We have $$\begin{align}h(x)&=\mathbb 1_{\min (x_i)>0}\mathbb 1_{\max (x_i)<1}\\ B(\varphi)&=-n\log \varphi\\ T(x)&=\sum_i \log x_i\\ \eta(\varphi)&=\varphi -1\end{align}$$

so $\sum_i \log x_i$ is a sufficient statistic by the factorization theorem. Note that the exponential family likelihood directly shows that $T(x)$ is the sufficient statistic as a result of the factorization theorem. So yes the form that the exponential family density is in allows you to conclude that $T(\textbf x)$ is the sufficient statistic, because $\varphi$ depends on $\textbf x$ only through $T(\textbf x)$. Also some linear transformation of a sufficient statistic is still sufficient so $-\sum_i \log x_i$ is sufficient.

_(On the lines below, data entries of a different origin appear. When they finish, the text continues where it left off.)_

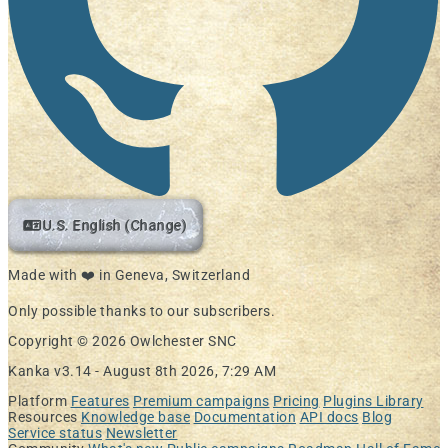
U.S. English (Change)
Made with ❤️ in Geneva, Switzerland
Only possible thanks to our subscribers.
Copyright © 2026 Owlchester SNC
Kanka v3.14 -
August 8th 2026, 7:29 AM
Platform
Features
Premium campaigns
Pricing
Plugins Library
Resources
Knowledge base
Documentation
API docs
Blog
Service status
Newsletter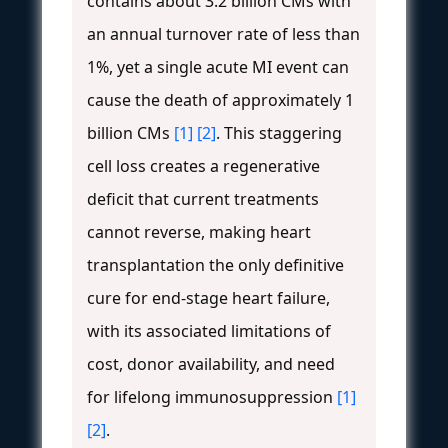
contains about 3.2 billion CMs with
an annual turnover rate of less than
1%, yet a single acute MI event can
cause the death of approximately 1
billion CMs
[1]
[2]
. This staggering
cell loss creates a regenerative
deficit that current treatments
cannot reverse, making heart
transplantation the only definitive
cure for end-stage heart failure,
with its associated limitations of
cost, donor availability, and need
for lifelong immunosuppression
[1]
[2]
.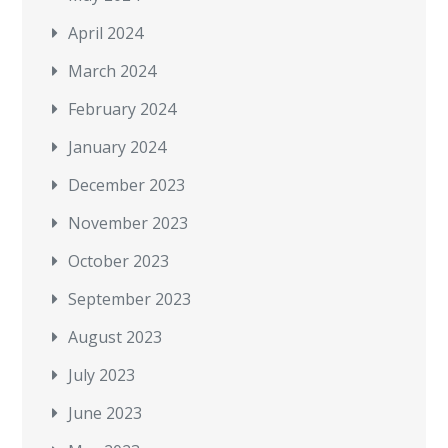
April 2024
March 2024
February 2024
January 2024
December 2023
November 2023
October 2023
September 2023
August 2023
July 2023
June 2023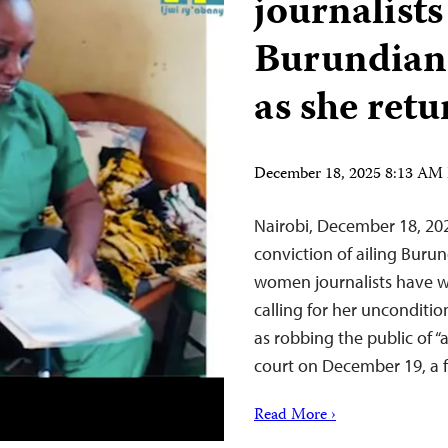
journalists
Burundian
as she retu
December 18, 2025 8:13 AM
Nairobi, December 18, 202
conviction of ailing Buru
women journalists have wri
calling for her unconditi
as robbing the public of “
court on December 19, a
Read More ›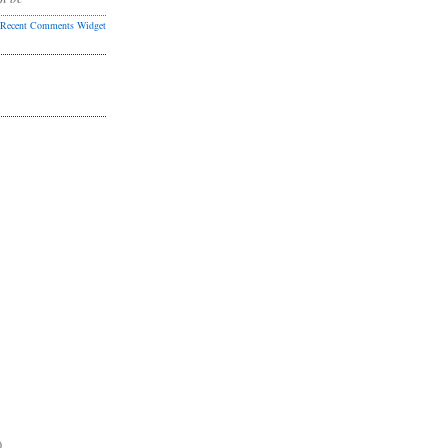
Recent Comments Widget
)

At this point you could leave it at that or further simplify

$$\begin{align}L(\varphi;\textbf x)&=\mathbb 1_{\min (x_i)>0}\mathbb 1_{\max (x_i)<1}\exp\left\{n\log \varphi+\varphi \sum_{i=1}^n \log x_i-\sum_{i=1}^n \log x_i\right\}\\ &=\mathbb 1_{\min (x_i)>0}\mathbb 1_{\max (x_i)<1}\exp\left\{-\sum_{i=1}^n \log x_i\right\}\exp\left\{n\log \varphi+\varphi \sum_{i=1}^n \log x_i\right\}\end{align}$$

with

$$\begin{align}h(x)&=\mathbb 1_{\min (x_i)>0}\mathbb 1_{\max (x_i)<1}\exp\left\{-\sum_{i=1}^n \log x_i\right\}\\ B(\varphi)&=-n\log \varphi\\ T(x)&=\sum_i \log x_i\\ \eta(\varphi)&=\varphi \end{align}$$

so as you can see there is more than one way to factorize (the difference being $\eta(\varphi)$), however the conclusion remains the same.

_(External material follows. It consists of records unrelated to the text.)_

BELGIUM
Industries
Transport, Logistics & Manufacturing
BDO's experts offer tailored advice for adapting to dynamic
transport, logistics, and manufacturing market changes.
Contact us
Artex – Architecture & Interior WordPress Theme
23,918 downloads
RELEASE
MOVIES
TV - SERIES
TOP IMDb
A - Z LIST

In any case writing the likelihood in these forms shows that the pdf is part of the one-parameter exponential family based on the theorem cited.

Answer 2

I think I can give a short concise answer. A pdf/pmf belongs to exponential family if you can write it in the form $$c(\theta)h(x)\exp(\sum_{i=1}^{k}w_i(\theta)t_i(x))$$ Further if $\theta=(\theta_1,\theta_2,...,\theta_d)$ and $d\leq k$ then $(\sum_{j=1}^{n}t_1(X_j), \sum_{j=1}^{n}t_2(X_j),...,\sum_{j=1}^{n}t_k(X_j))$ is sufficient for $\theta=(\theta_1,\theta_2,...,\theta_d)$. Now you have the pdf $$\varphi x^{\varphi-1}$$ where $\varphi>0$ and $0<x<1$ hence in this case $\theta\equiv \varphi$ which can be written as $$\varphi\exp((\varphi-1)\log x)$$ where $c(\theta)\equiv\theta\equiv \varphi$, $h(x)\equiv 1$, $k=1$, $w_1(\theta)\equiv w_1(\varphi)\equiv(\varphi-1)$ and $t_1(x)=\log x$. Hence it belongs to one-parameter exponential family. Also here $d=1=k$ therefore $\sum_{i=1}^{n}\log X_i$ is sufficient for $\varphi$ and any one-to-one function of sufficient statistic is also sufficient hence $\sum_{i=1}^{n}-\log (X_i)$ is also sufficient.